→ **INPUT FOR THIS TASK**:

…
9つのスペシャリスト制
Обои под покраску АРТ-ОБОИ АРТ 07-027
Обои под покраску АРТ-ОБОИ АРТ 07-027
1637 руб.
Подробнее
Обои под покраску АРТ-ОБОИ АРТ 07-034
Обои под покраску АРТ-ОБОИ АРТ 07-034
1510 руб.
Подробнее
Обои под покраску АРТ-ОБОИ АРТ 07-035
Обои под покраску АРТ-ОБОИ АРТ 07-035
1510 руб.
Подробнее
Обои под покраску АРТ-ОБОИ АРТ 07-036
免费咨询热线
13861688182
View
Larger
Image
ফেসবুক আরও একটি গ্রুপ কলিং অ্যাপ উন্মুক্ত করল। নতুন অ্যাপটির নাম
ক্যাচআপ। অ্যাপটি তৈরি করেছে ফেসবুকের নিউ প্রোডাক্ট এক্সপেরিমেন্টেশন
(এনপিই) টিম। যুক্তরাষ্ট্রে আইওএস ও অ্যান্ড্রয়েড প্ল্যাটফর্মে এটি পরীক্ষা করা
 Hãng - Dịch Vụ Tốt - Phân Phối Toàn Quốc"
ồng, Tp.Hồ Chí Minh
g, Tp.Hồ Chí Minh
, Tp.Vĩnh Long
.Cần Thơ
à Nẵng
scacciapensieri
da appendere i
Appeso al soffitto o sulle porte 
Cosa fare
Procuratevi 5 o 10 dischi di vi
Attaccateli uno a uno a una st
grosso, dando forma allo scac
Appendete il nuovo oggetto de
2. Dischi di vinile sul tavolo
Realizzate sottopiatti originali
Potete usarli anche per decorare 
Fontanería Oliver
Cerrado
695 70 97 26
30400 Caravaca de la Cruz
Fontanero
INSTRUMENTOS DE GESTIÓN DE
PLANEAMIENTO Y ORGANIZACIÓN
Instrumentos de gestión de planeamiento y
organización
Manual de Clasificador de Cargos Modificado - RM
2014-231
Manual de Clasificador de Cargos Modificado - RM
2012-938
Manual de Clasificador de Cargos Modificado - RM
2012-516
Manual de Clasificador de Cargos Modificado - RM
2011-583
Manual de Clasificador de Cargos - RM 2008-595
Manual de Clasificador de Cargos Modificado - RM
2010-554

---

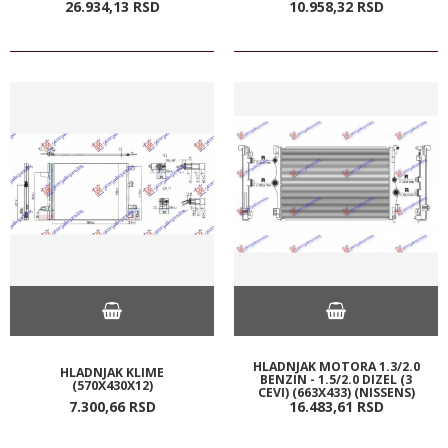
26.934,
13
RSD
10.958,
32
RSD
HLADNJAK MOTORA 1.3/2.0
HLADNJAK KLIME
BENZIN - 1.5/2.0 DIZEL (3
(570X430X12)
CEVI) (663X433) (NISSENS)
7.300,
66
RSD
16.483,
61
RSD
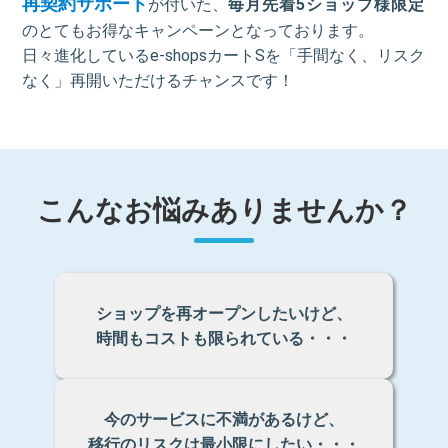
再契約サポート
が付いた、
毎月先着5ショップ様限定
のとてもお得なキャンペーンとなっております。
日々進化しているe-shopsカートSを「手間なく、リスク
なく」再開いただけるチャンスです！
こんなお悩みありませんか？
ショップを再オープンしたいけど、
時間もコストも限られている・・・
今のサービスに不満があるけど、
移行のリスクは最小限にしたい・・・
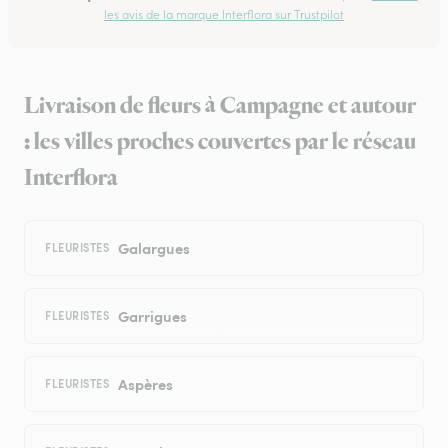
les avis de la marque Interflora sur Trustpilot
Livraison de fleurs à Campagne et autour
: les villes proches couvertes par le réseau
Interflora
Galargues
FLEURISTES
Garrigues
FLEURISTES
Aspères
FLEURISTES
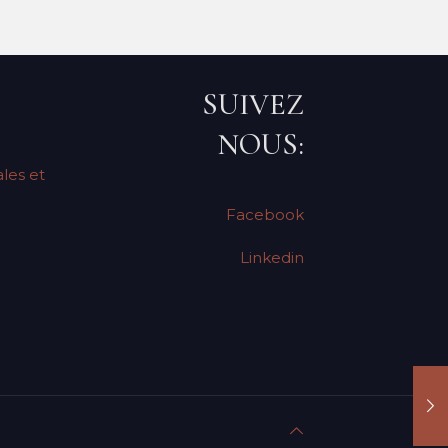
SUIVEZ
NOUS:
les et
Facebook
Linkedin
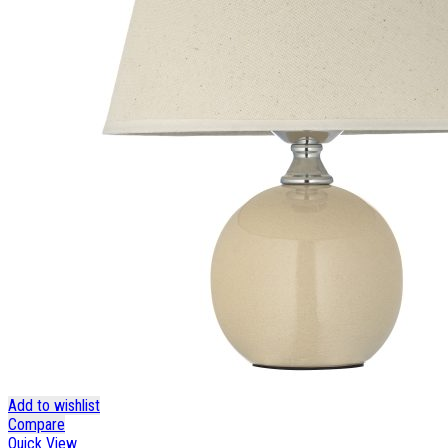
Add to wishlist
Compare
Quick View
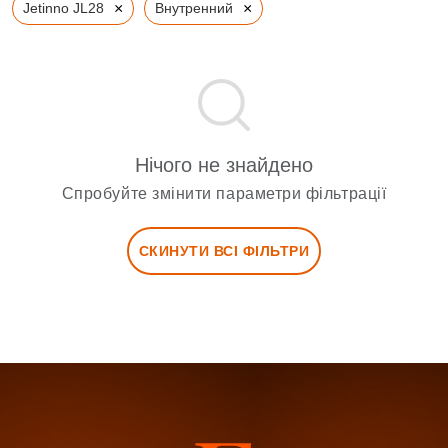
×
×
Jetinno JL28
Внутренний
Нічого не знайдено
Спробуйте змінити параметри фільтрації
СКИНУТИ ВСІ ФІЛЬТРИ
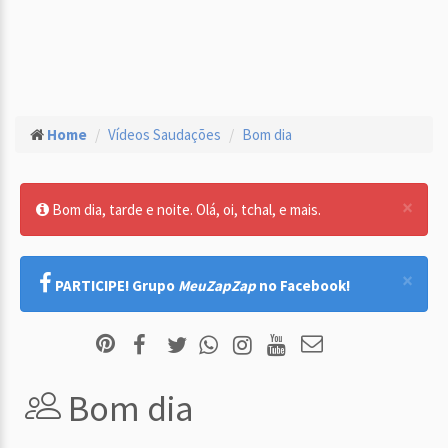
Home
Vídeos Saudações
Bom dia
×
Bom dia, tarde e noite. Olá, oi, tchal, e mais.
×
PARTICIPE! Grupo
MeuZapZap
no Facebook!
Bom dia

→ **YOUR INSTRUCTIONS**:
If a line above includes the string "Interflora", pick it out.

→ **RESPONSE TO THIS TASK**:
les avis de la marque Interflora sur Trustpilot
Interflora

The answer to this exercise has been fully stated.